Kehadiran BlueCharge tidak hanya bertujuan memperkenalkan teknologi pengisian daya kendaraan listrik kepada masyarakat, tetapi juga membuka peluang kerja sama dengan berbagai pelaku industri properti. Mulai dari pengelola pusat perbelanjaan, gedung perkantoran, apartemen, hotel, kawasan komersial hingga fasilitas publik kini menjadi target pengembangan infrastruktur charging station yang semakin dibutuhkan.
Prospek bisnis ini sejalan dengan pertumbuhan kendaraan listrik nasional yang terus menunjukkan tren positif. Data pemerintah mencatat jumlah kendaraan listrik di Indonesia telah mencapai sekitar 413 ribu unit hingga Maret 2026. Sementara itu, jumlah Stasiun Pengisian Kendaraan Listrik Umum (SPKLU) baru mencapai sekitar 4.769 unit pada awal tahun 2026. Kondisi tersebut menunjukkan masih besarnya kebutuhan pembangunan infrastruktur pengisian daya di berbagai wilayah.
VP Business Development BlueCharge, Max Adam Kamil, mengatakan bahwa fasilitas pengisian daya kendaraan listrik kini mulai menjadi salah satu elemen penting dalam pengembangan properti modern.
“Perubahan perilaku masyarakat dalam menggunakan kendaraan listrik turut mengubah standar fasilitas yang dibutuhkan sebuah properti. Saat ini banyak pengelola gedung, mal, hotel hingga apartemen mulai mempertimbangkan penyediaan EV charger sebagai bagian dari layanan bagi penghuni maupun pengunjung,” ujarnya dalam keterangan tertulis.
Menurut Max, GIIAS menjadi momentum yang tepat untuk memperluas jaringan kemitraan sekaligus memperkenalkan berbagai skema implementasi EV charging yang dapat disesuaikan dengan karakteristik masing-masing lokasi.
Ia menilai kebutuhan pengembangan charging station di sektor properti masih sangat besar, terutama di kawasan perkotaan yang memiliki konsentrasi kendaraan listrik lebih tinggi. Kehadiran fasilitas tersebut tidak hanya meningkatkan kenyamanan pengguna kendaraan listrik, tetapi juga dapat menjadi nilai tambah bagi properti itu sendiri.

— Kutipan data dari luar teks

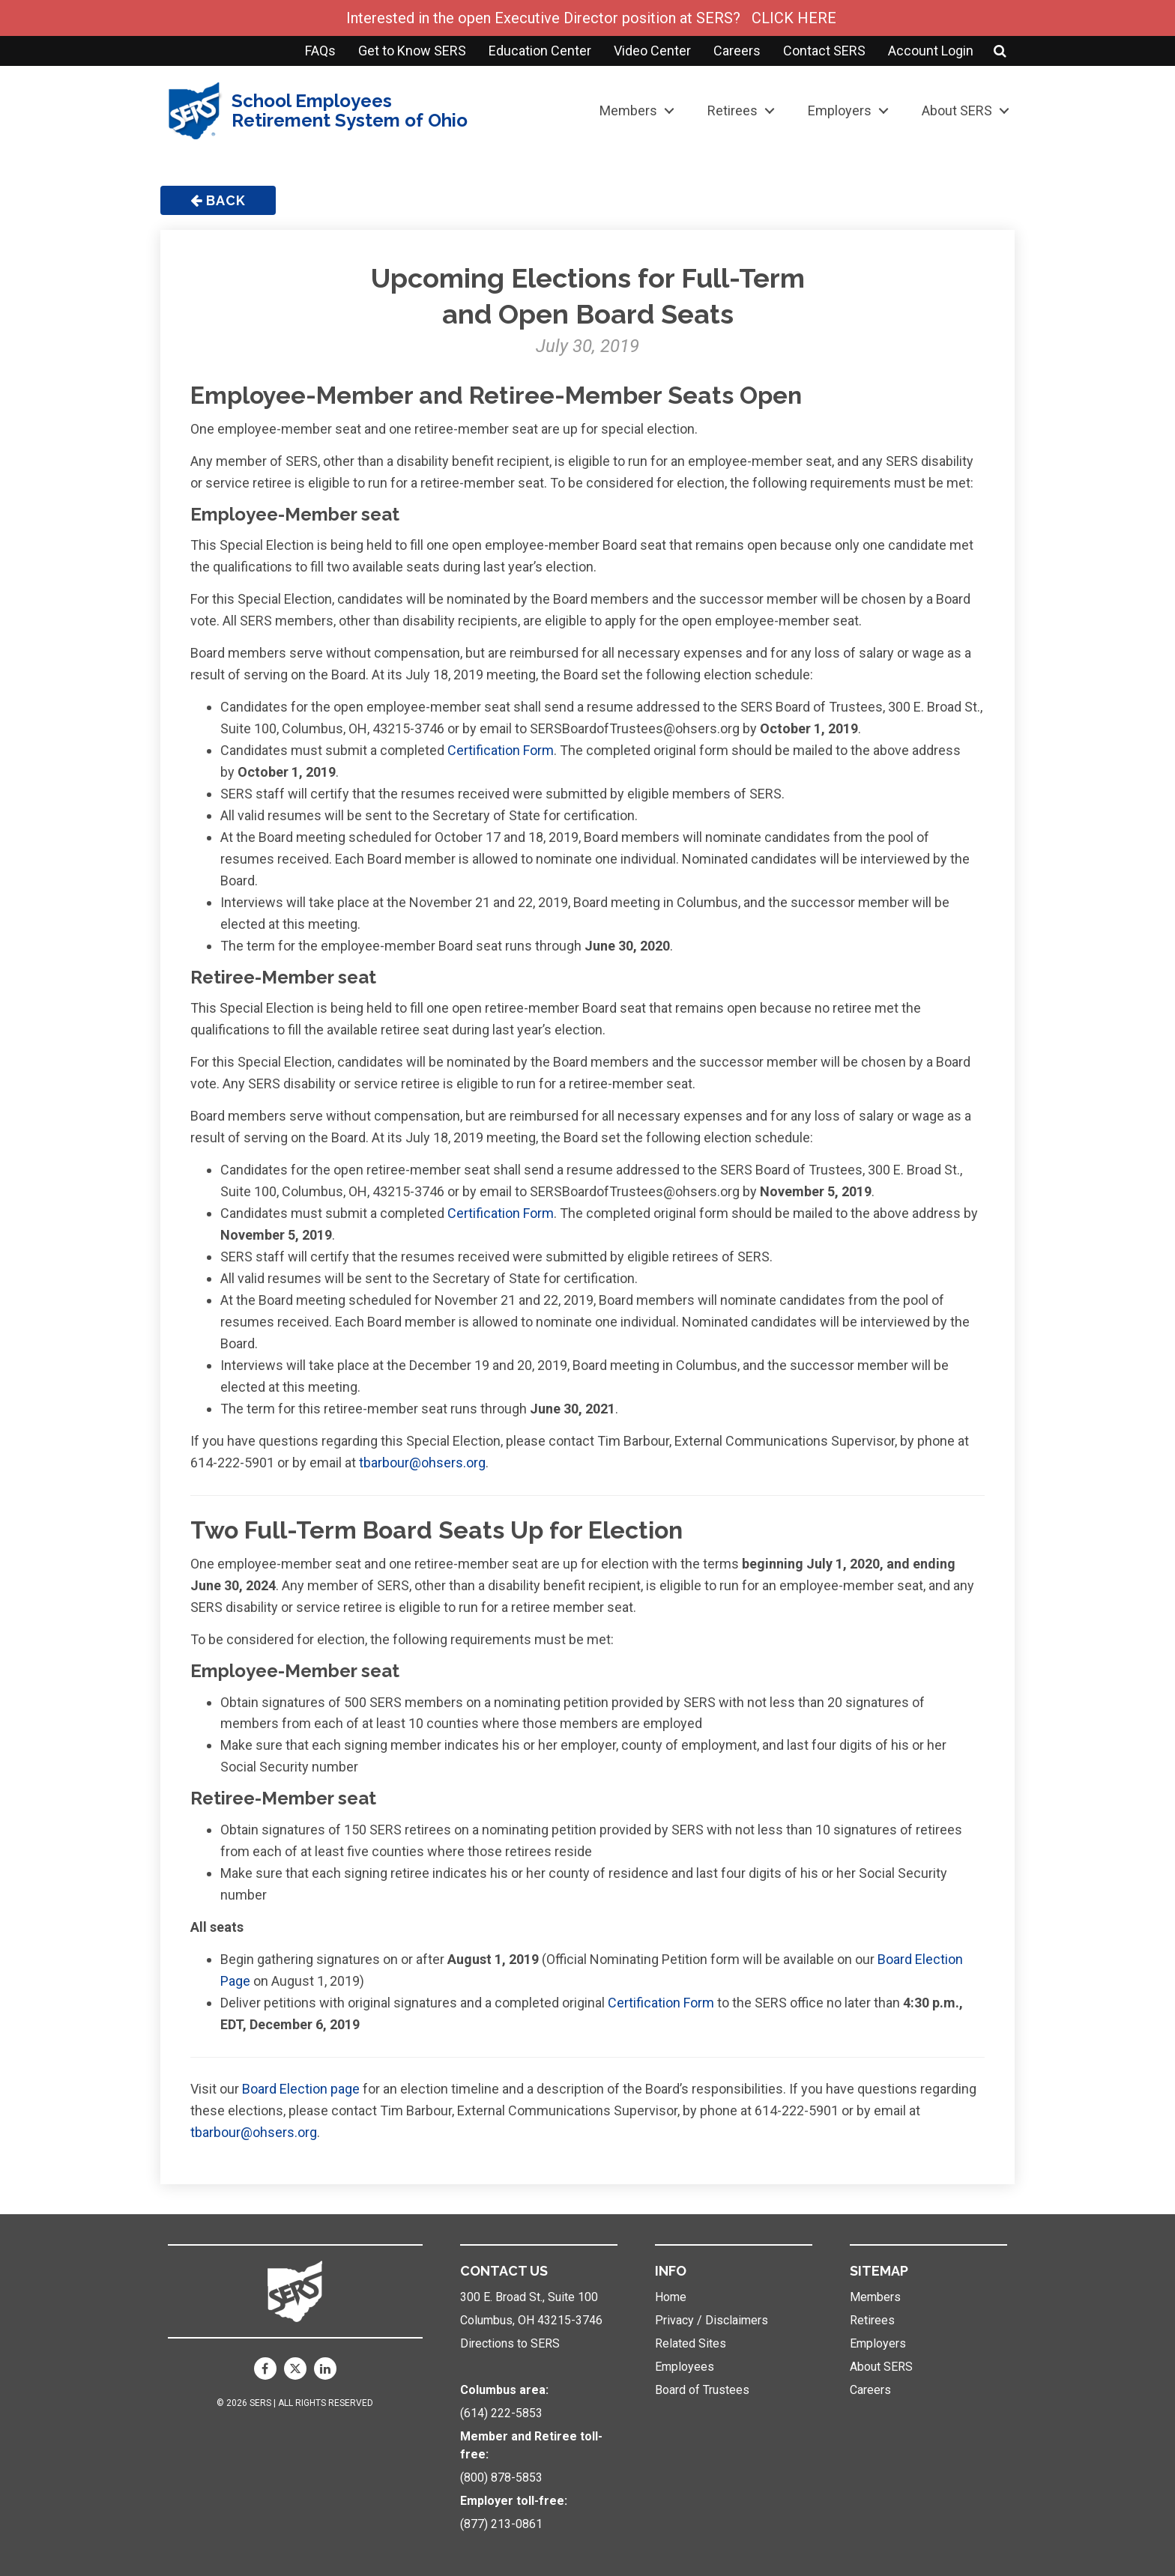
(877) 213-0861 (501, 2524)
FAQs (320, 50)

Komitmen pemerintah dalam mempercepat transisi menuju kendaraan listrik turut menjadi faktor pendorong berkembangnya industri ini. Kementerian Energi dan Sumber Daya Mineral (ESDM) menegaskan bahwa pengembangan infrastruktur charging merupakan salah satu pilar utama dalam membangun ekosistem kendaraan listrik nasional yang berkelanjutan.
Kampanye BlueCharge
Dalam ajang GIIAS 2026, BlueCharge juga mengusung kampanye EV Charging? Think BlueCharge sebagai upaya memperkuat brand awareness di tengah berkembangnya pasar kendaraan listrik Indonesia.

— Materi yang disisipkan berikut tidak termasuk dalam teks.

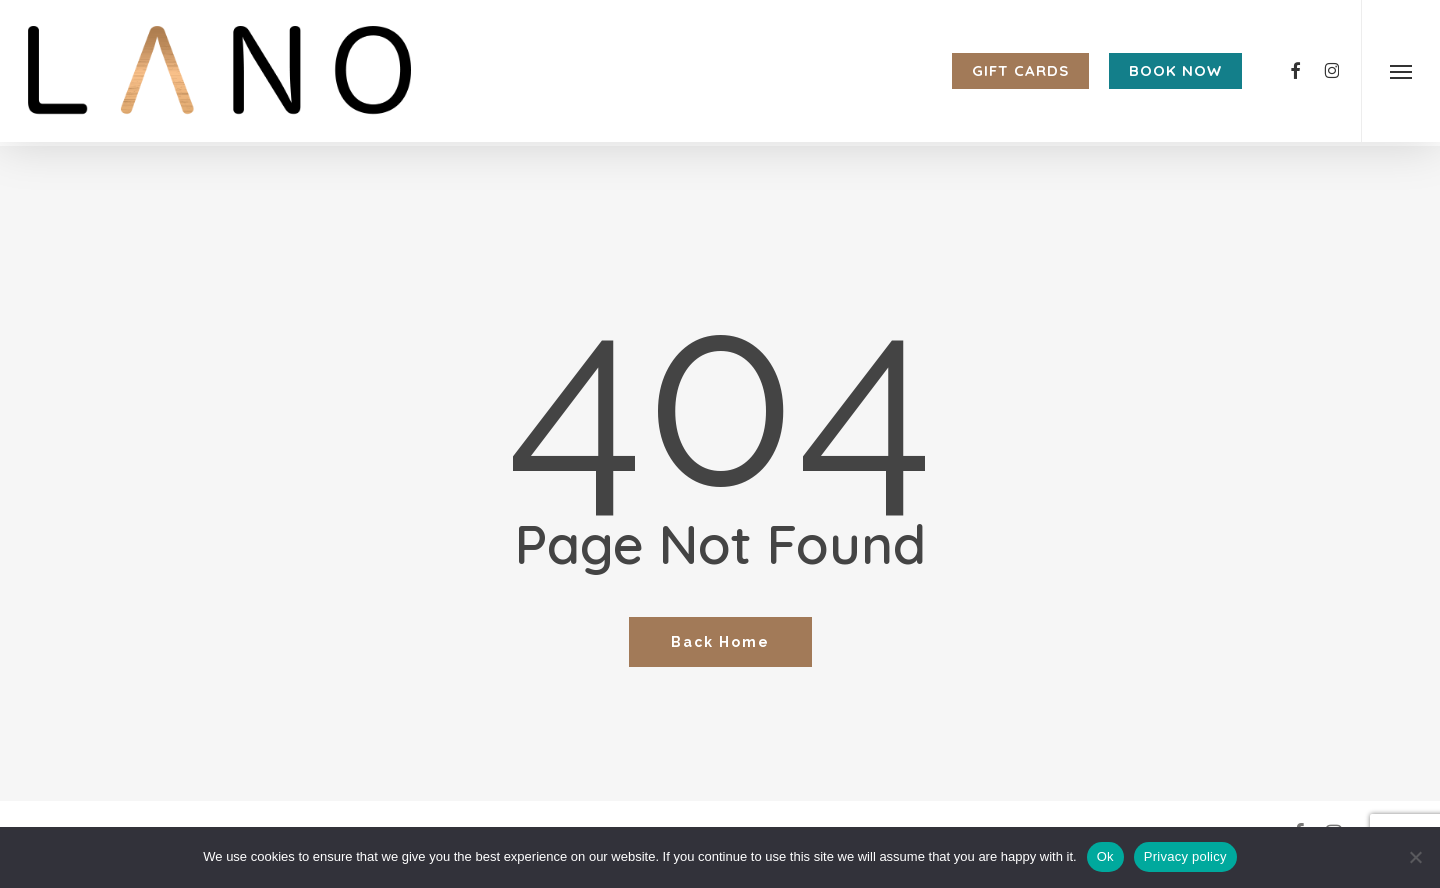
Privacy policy (1185, 856)
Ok (1105, 856)
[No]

Head of Marketing Communication Centrepark Group, Prima Diani, menjelaskan bahwa pameran menjadi sarana penting untuk membangun kedekatan dengan masyarakat sekaligus memperkenalkan manfaat EV charging station secara langsung.
“Kami ingin BlueCharge menjadi salah satu brand yang pertama kali muncul dalam benak masyarakat ketika membutuhkan layanan charging kendaraan listrik maupun saat pengelola properti ingin menghadirkan fasilitas tersebut di lokasi mereka,” jelasnya.
BlueCharge memiliki peluang untuk mengembangkan jaringan charging station yang terintegrasi dengan berbagai aset properti dan fasilitas mobilitas yang telah dikelola grup tersebut. Integrasi ini membuka peluang implementasi EV charging di berbagai jenis properti, mulai dari gedung perkantoran, pusat perbelanjaan, apartemen, hotel hingga ruang publik.
Ke depan, pertumbuhan kendaraan listrik diperkirakan tidak hanya meningkatkan kebutuhan titik pengisian daya, tetapi juga mendorong transformasi fasilitas properti menuju konsep yang lebih ramah lingkungan, modern, dan berorientasi pada kebutuhan mobilitas masa depan.